Task goal →
Please show every line in the entries below that includes the word "unseres".

Saved data entries
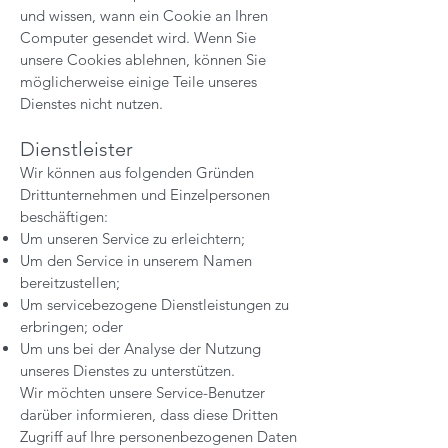
und wissen, wann ein Cookie an Ihren
Computer gesendet wird. Wenn Sie
unsere Cookies ablehnen, können Sie
möglicherweise einige Teile unseres
Dienstes nicht nutzen.
Dienstleister
Wir können aus folgenden Gründen
Drittunternehmen und Einzelpersonen
beschäftigen:
Um unseren Service zu erleichtern;
Um den Service in unserem Namen
bereitzustellen;
Um servicebezogene Dienstleistungen zu
erbringen; oder
Um uns bei der Analyse der Nutzung
unseres Dienstes zu unterstützen.
Wir möchten unsere Service-Benutzer
darüber informieren, dass diese Dritten
Zugriff auf Ihre personenbezogenen Daten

Solution to the problem →
möglicherweise einige Teile unseres
unseres Dienstes zu unterstützen.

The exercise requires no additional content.